§ Problem description:
Restate word for word the lines of the entries below, starting with the line that holds "jetzt empfehlen (118, 377)" and ending with the line that holds "Gérer mes choix [listitem] (296, 592)", and no others.

§ Provided material:
:::

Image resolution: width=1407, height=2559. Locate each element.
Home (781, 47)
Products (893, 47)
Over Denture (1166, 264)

:::

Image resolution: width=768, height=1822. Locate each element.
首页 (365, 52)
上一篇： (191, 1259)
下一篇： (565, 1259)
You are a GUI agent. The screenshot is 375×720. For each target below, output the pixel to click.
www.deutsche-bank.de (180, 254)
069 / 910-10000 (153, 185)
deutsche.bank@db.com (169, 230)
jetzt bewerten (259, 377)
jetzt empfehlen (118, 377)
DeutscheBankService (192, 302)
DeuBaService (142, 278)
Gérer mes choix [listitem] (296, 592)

:::

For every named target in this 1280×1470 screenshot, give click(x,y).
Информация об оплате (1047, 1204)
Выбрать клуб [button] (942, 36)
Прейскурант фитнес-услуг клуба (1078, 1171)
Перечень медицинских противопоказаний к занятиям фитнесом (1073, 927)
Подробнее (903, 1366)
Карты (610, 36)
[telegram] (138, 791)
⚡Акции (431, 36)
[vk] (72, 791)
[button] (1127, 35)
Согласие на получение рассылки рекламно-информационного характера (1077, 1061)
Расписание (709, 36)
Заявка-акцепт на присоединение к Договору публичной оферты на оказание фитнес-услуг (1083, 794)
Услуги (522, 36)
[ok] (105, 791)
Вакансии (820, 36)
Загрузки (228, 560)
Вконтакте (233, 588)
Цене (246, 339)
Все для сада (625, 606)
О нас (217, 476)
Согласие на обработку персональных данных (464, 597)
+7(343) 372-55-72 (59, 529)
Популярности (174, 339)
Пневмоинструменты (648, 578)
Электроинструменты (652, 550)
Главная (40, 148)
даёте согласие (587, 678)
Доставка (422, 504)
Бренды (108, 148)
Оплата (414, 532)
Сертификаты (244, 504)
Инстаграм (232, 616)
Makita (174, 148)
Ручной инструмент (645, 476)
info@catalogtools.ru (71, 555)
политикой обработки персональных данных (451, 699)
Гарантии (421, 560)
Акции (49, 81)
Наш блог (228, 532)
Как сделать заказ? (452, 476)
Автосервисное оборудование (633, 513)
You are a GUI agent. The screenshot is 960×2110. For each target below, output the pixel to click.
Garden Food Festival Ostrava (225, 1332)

:::

§ Exercise solution:
jetzt empfehlen (118, 377)
DeutscheBankService (192, 302)
DeuBaService (142, 278)
Gérer mes choix [listitem] (296, 592)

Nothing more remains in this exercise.